La reazione di Utterson alla confessione e al mistero di Jekyll e Hyde

Il sollievo apparente e il ritorno dell’inquietudine

Dopo la notizia che una taglia di migliaia di sterline pende su Edward Hyde e che l’uomo sembra essere svanito nel nulla, il clima intorno alla figura del dottor Henry Jekyll muta radicalmente. Per Utterson, questa sparizione rappresenta un ritorno alla normalità: il medico appare più sereno, ha ripreso a frequentare gli amici e mostra una rinnovata dedizione alla vita sociale e religiosa. Tuttavia, questo nuovo equilibrio dura solo due mesi. La rinnovata vitalità di Jekyll si interrompe bruscamente e l’avvocato, preoccupato da questo ennesimo mutamento, cerca conforto presso il dottor Lanyon.

Illustrazione che mostra Utterson che visita un Lanyon visibilmente invecchiato e terrorizzato.

L’incontro con Lanyon lascia Utterson sconcertato: il medico appare pallido, smagrito e invecchiato, con un’espressione stralunata e terrorizzata.
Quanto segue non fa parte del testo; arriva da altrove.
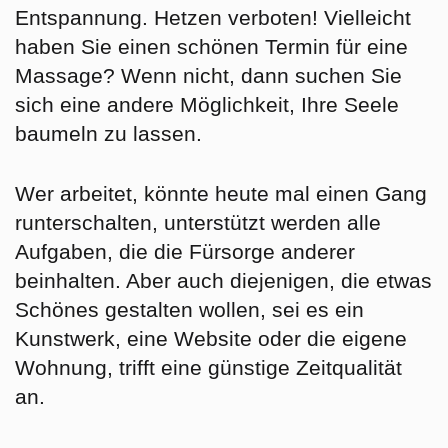
Entspannung. Hetzen verboten! Vielleicht
haben Sie einen schönen Termin für eine
Massage? Wenn nicht, dann suchen Sie
sich eine andere Möglichkeit, Ihre Seele
baumeln zu lassen.
Wer arbeitet, könnte heute mal einen
Gang
runterschalten
, unterstützt werden alle
Aufgaben, die die Fürsorge anderer
beinhalten. Aber auch diejenigen, die
etwas
Schönes gestalten
wollen, sei es ein
Kunstwerk, eine Website oder die eigene
Wohnung, trifft eine günstige Zeitqualität
an.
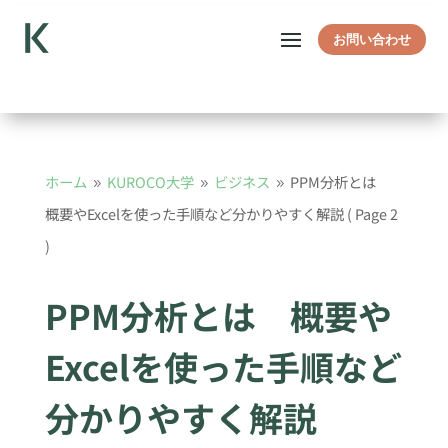
お問い合わせ
ホーム
KUROCO大学
ビジネス
PPM分析とは
9
9
9
概要やExcelを使った手順など分かりやすく解説
( Page 2
)
PPM分析とは 概要や
Excelを使った手順など
分かりやすく解説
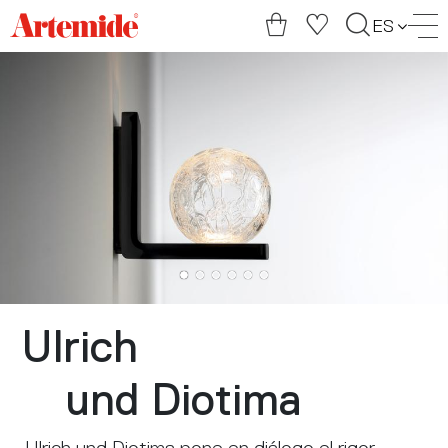
Artemide
ES
home
page
Ulrich
und Diotima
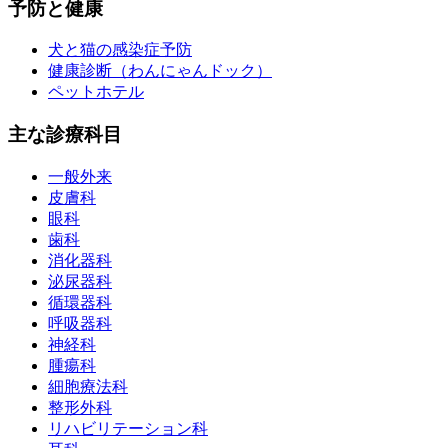
予防と健康
犬と猫の感染症予防
健康診断（わんにゃんドック）
ペットホテル
主な診療科目
一般外来
皮膚科
眼科
歯科
消化器科
泌尿器科
循環器科
呼吸器科
神経科
腫瘍科
細胞療法科
整形外科
リハビリテーション科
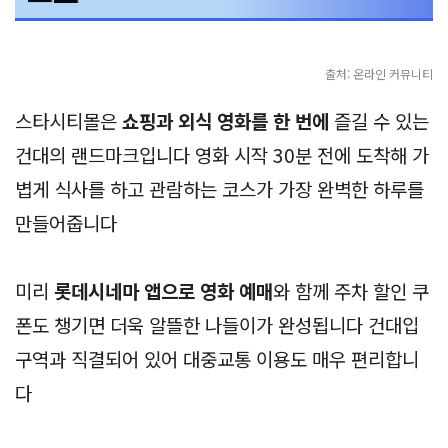
출처: 온라인 커뮤니티
스타시티몰은
쇼핑과 외식 영화를 한 번에
즐길 수 있는
건대의 랜드마크입니다 영화 시작 30분 전에 도착해 가
볍게 식사를 하고 관람하는 코스가 가장 완벽한 하루를
만들어줍니다
미리
롯데시네마 앱으로 영화 예매
와 함께 주차 할인 쿠
폰도 챙기면 더욱 알뜰한 나들이가 완성됩니다 건대입
구역과 직결되어 있어 대중교통 이용도 매우 편리합니
다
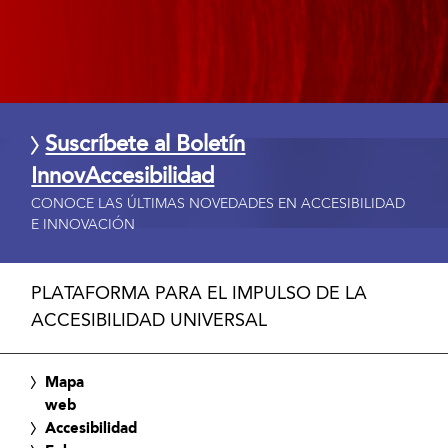
Suscríbete al Boletín
InnovAccesibilidad
CONOCE LAS ÚLTIMAS NOVEDADES EN ACCESIBILIDAD
E INNOVACIÓN
PLATAFORMA PARA EL IMPULSO DE LA
ACCESIBILIDAD UNIVERSAL
Mapa
web
Accesibilidad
La situazione precipita quando, quindici giorni dopo, Lanyon muore. La notte successiva al funerale, Utterson apre la busta lasciatagli dall’amico, trovandovi un messaggio incredibile: una busta sigillata da aprirsi solo prima della morte o della scomparsa di Henry Jekyll. Il riapparire del concetto di “scomparsa” getta l’avvocato in uno stato di profonda confusione.

La crisi nel laboratorio e la scoperta della verità

Il tempo passa e Jekyll si confina sempre più nel suo laboratorio, diventando taciturno e triste. Durante una passeggiata, Utterson ed Enfield comprendono che la misteriosa porta, da cui Hyde era solito uscire, è in realtà l’ingresso secondario della casa di Jekyll. Poco dopo, Utterson vede l’amico alla finestra dello studio, intento a ribadire il suo stato di profondo malessere. La situazione degenera definitivamente quando Poole, il domestico, si reca da Utterson terrorizzato, temendo che sia stato commesso un delitto all'interno della residenza.

Schema che illustra la struttura della casa di Jekyll e il collegamento tra l'ingresso secondario e il laboratorio.

Giunti sul posto, Utterson e Poole trovano la servitù riunita, nel panico. Bussano alla porta dello studio e notano che la voce di chi risponde è innaturale, diversa dal solito. Poole riferisce che quella voce non appartiene al suo padrone e che l’individuo nascosto nello studio è fisicamente molto più piccolo di Jekyll. Utterson, deciso a fare chiarezza, minaccia di abbattere la porta. Una volta entrati, trovano il corpo senza vita di Edward Hyde, vestito con abiti troppo grandi, adatti alla corporatura di Jekyll. Del medico, invece, non vi è alcuna traccia.

Il memoriale di Lanyon e la confessione di Jekyll

Nella stanza, Utterson rinviene una busta contenente documenti che chiariscono il mistero. Il racconto di Lanyon rivela l’orrore a cui ha assistito: l’incontro con un uomo di bassa statura che, dopo aver bevuto una pozione, si è trasformato sotto i suoi occhi nel dottor Jekyll. Questa visione ha causato lo shock fatale all'amico.

La confessione di Jekyll, contenuta nell'ultima lettera, svela infine l'origine della sua tragedia:

  • La natura duplice dell'uomo: Jekyll desiderava separare il suo lato rispettabile da quello più sordido e irrequieto.
  • L'esperimento: Attraverso agenti chimici, era riuscito a trasformarsi in Edward Hyde, un alter ego libero da inibizioni.
  • La perdita di controllo: Col tempo, le trasformazioni divennero involontarie e il potere della pozione iniziò a scemare, poiché il sale utilizzato conteneva un'impurità fondamentale che non riusciva più a reperire.
  • Il conflitto finale: Jekyll si rese conto che Hyde stava prendendo il sopravvento, rendendolo prigioniero della sua stessa creazione malvagia.

Jekyll conclude la sua confessione con una domanda angosciante: Hyde morirà sulla forca o troverà il coraggio di uccidersi? La morte di Hyde nel laboratorio segna la fine definitiva dell'infelice Henry Jekyll, vittima di un esperimento che ha svelato la reversibilità inquietante della natura umana.